- Task description -
Give back all of the data unchanged. Keep every word as it is.

- Listed records -
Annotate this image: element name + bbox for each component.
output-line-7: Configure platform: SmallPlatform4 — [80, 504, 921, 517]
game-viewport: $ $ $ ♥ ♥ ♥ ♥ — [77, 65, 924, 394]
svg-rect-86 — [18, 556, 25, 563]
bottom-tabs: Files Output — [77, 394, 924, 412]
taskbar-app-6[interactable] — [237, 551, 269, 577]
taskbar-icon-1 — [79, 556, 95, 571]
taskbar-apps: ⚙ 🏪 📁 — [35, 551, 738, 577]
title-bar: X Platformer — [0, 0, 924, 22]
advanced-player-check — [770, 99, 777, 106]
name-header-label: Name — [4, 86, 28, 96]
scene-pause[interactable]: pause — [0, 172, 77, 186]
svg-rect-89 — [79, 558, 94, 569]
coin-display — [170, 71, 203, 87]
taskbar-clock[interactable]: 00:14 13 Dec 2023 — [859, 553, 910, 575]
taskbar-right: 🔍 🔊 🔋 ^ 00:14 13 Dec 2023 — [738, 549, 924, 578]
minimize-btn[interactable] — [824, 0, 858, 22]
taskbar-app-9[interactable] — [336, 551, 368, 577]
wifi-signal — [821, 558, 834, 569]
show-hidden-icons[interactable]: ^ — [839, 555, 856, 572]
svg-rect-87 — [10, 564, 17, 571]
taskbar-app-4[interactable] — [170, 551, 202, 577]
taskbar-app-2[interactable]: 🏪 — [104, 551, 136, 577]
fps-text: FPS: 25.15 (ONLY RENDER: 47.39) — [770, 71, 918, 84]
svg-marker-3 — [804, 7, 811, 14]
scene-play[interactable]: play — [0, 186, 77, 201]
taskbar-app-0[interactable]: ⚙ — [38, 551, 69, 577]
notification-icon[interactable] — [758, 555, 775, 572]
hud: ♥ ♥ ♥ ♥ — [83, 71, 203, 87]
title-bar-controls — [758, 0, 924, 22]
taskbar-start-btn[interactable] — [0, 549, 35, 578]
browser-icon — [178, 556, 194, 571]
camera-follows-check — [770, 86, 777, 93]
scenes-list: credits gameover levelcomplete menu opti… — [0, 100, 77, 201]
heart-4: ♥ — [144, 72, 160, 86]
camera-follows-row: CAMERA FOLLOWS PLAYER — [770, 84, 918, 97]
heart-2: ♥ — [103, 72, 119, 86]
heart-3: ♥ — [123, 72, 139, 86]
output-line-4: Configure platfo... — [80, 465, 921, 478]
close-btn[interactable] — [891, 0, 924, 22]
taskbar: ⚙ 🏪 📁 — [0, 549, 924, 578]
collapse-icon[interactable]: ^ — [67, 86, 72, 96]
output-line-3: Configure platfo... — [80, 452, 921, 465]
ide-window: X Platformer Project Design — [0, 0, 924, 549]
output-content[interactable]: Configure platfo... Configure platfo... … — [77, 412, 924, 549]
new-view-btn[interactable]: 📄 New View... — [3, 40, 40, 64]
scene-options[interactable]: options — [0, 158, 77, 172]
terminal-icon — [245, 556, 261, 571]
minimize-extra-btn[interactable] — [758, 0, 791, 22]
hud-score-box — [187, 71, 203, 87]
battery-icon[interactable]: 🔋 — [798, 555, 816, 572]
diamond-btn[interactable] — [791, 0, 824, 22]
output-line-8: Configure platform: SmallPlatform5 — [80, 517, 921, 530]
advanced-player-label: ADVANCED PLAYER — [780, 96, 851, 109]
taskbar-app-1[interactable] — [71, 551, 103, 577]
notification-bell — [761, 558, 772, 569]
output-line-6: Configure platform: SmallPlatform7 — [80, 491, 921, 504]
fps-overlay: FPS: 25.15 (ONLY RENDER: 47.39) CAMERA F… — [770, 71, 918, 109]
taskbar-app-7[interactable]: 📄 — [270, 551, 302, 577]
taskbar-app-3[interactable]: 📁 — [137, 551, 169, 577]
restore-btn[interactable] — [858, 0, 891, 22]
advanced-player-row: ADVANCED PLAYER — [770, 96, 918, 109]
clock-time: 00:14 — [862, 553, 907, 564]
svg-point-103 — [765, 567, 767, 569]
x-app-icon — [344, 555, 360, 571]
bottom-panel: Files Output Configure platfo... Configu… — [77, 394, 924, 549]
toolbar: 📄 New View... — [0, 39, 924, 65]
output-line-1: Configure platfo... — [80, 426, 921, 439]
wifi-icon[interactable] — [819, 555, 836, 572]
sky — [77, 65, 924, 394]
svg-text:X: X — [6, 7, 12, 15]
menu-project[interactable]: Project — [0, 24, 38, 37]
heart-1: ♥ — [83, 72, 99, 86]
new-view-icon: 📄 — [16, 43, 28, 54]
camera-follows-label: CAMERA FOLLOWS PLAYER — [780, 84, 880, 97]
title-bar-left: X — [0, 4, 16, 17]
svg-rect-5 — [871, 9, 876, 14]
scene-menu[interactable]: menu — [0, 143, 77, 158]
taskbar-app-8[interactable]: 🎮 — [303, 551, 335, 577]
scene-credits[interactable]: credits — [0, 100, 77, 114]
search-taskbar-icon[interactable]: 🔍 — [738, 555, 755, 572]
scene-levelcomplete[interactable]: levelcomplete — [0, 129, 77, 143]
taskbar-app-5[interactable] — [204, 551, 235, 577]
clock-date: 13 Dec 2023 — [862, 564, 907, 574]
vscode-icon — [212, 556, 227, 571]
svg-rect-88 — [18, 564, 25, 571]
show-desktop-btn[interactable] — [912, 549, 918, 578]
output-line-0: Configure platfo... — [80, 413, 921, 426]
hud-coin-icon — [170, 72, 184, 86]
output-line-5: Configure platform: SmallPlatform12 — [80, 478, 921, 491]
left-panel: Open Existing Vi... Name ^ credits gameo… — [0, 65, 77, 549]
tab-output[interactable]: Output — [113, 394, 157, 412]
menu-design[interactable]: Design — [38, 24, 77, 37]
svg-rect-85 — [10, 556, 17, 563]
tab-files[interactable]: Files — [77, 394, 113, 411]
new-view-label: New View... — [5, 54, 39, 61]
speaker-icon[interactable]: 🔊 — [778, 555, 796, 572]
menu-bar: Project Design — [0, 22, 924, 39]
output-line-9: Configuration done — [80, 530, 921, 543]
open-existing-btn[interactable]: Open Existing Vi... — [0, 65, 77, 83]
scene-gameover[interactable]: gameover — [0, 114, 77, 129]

- Completed exercise -
Annotate this image: element name + bbox for each component.
output-line-7: Configure platform: SmallPlatform4 — [80, 504, 921, 517]
game-viewport: $ $ $ ♥ ♥ ♥ ♥ — [77, 65, 924, 394]
svg-rect-86 — [18, 556, 25, 563]
bottom-tabs: Files Output — [77, 394, 924, 412]
taskbar-app-6[interactable] — [237, 551, 269, 577]
taskbar-icon-1 — [79, 556, 95, 571]
taskbar-apps: ⚙ 🏪 📁 — [35, 551, 738, 577]
title-bar: X Platformer — [0, 0, 924, 22]
advanced-player-check — [770, 99, 777, 106]
name-header-label: Name — [4, 86, 28, 96]
scene-pause[interactable]: pause — [0, 172, 77, 186]
svg-rect-89 — [79, 558, 94, 569]
coin-display — [170, 71, 203, 87]
taskbar-clock[interactable]: 00:14 13 Dec 2023 — [859, 553, 910, 575]
taskbar-right: 🔍 🔊 🔋 ^ 00:14 13 Dec 2023 — [738, 549, 924, 578]
minimize-btn[interactable] — [824, 0, 858, 22]
taskbar-app-9[interactable] — [336, 551, 368, 577]
wifi-signal — [821, 558, 834, 569]
show-hidden-icons[interactable]: ^ — [839, 555, 856, 572]
svg-rect-87 — [10, 564, 17, 571]
taskbar-app-4[interactable] — [170, 551, 202, 577]
taskbar-app-2[interactable]: 🏪 — [104, 551, 136, 577]
fps-text: FPS: 25.15 (ONLY RENDER: 47.39) — [770, 71, 918, 84]
svg-marker-3 — [804, 7, 811, 14]
scene-play[interactable]: play — [0, 186, 77, 201]
taskbar-app-0[interactable]: ⚙ — [38, 551, 69, 577]
notification-icon[interactable] — [758, 555, 775, 572]
hud: ♥ ♥ ♥ ♥ — [83, 71, 203, 87]
title-bar-controls — [758, 0, 924, 22]
taskbar-start-btn[interactable] — [0, 549, 35, 578]
browser-icon — [178, 556, 194, 571]
camera-follows-check — [770, 86, 777, 93]
scenes-list: credits gameover levelcomplete menu opti… — [0, 100, 77, 201]
heart-4: ♥ — [144, 72, 160, 86]
camera-follows-row: CAMERA FOLLOWS PLAYER — [770, 84, 918, 97]
heart-2: ♥ — [103, 72, 119, 86]
heart-3: ♥ — [123, 72, 139, 86]
output-line-4: Configure platfo... — [80, 465, 921, 478]
close-btn[interactable] — [891, 0, 924, 22]
taskbar: ⚙ 🏪 📁 — [0, 549, 924, 578]
collapse-icon[interactable]: ^ — [67, 86, 72, 96]
output-line-3: Configure platfo... — [80, 452, 921, 465]
ide-window: X Platformer Project Design — [0, 0, 924, 549]
output-content[interactable]: Configure platfo... Configure platfo... … — [77, 412, 924, 549]
new-view-btn[interactable]: 📄 New View... — [3, 40, 40, 64]
scene-options[interactable]: options — [0, 158, 77, 172]
terminal-icon — [245, 556, 261, 571]
minimize-extra-btn[interactable] — [758, 0, 791, 22]
hud-score-box — [187, 71, 203, 87]
battery-icon[interactable]: 🔋 — [798, 555, 816, 572]
diamond-btn[interactable] — [791, 0, 824, 22]
output-line-8: Configure platform: SmallPlatform5 — [80, 517, 921, 530]
advanced-player-label: ADVANCED PLAYER — [780, 96, 851, 109]
taskbar-app-1[interactable] — [71, 551, 103, 577]
notification-bell — [761, 558, 772, 569]
output-line-6: Configure platform: SmallPlatform7 — [80, 491, 921, 504]
fps-overlay: FPS: 25.15 (ONLY RENDER: 47.39) CAMERA F… — [770, 71, 918, 109]
taskbar-app-7[interactable]: 📄 — [270, 551, 302, 577]
taskbar-app-3[interactable]: 📁 — [137, 551, 169, 577]
restore-btn[interactable] — [858, 0, 891, 22]
advanced-player-row: ADVANCED PLAYER — [770, 96, 918, 109]
clock-time: 00:14 — [862, 553, 907, 564]
svg-point-103 — [765, 567, 767, 569]
x-app-icon — [344, 555, 360, 571]
bottom-panel: Files Output Configure platfo... Configu… — [77, 394, 924, 549]
toolbar: 📄 New View... — [0, 39, 924, 65]
output-line-1: Configure platfo... — [80, 426, 921, 439]
wifi-icon[interactable] — [819, 555, 836, 572]
sky — [77, 65, 924, 394]
svg-text:X: X — [6, 7, 12, 15]
menu-project[interactable]: Project — [0, 24, 38, 37]
heart-1: ♥ — [83, 72, 99, 86]
new-view-icon: 📄 — [16, 43, 28, 54]
camera-follows-label: CAMERA FOLLOWS PLAYER — [780, 84, 880, 97]
title-bar-left: X — [0, 4, 16, 17]
svg-rect-5 — [871, 9, 876, 14]
scene-menu[interactable]: menu — [0, 143, 77, 158]
taskbar-app-8[interactable]: 🎮 — [303, 551, 335, 577]
scene-credits[interactable]: credits — [0, 100, 77, 114]
search-taskbar-icon[interactable]: 🔍 — [738, 555, 755, 572]
scene-levelcomplete[interactable]: levelcomplete — [0, 129, 77, 143]
taskbar-app-5[interactable] — [204, 551, 235, 577]
clock-date: 13 Dec 2023 — [862, 564, 907, 574]
vscode-icon — [212, 556, 227, 571]
svg-rect-88 — [18, 564, 25, 571]
show-desktop-btn[interactable] — [912, 549, 918, 578]
output-line-0: Configure platfo... — [80, 413, 921, 426]
hud-coin-icon — [170, 72, 184, 86]
output-line-5: Configure platform: SmallPlatform12 — [80, 478, 921, 491]
left-panel: Open Existing Vi... Name ^ credits gameo… — [0, 65, 77, 549]
tab-output[interactable]: Output — [113, 394, 157, 412]
menu-design[interactable]: Design — [38, 24, 77, 37]
svg-rect-85 — [10, 556, 17, 563]
tab-files[interactable]: Files — [77, 394, 113, 411]
new-view-label: New View... — [5, 54, 39, 61]
speaker-icon[interactable]: 🔊 — [778, 555, 796, 572]
menu-bar: Project Design — [0, 22, 924, 39]
output-line-9: Configuration done — [80, 530, 921, 543]
open-existing-btn[interactable]: Open Existing Vi... — [0, 65, 77, 83]
scene-gameover[interactable]: gameover — [0, 114, 77, 129]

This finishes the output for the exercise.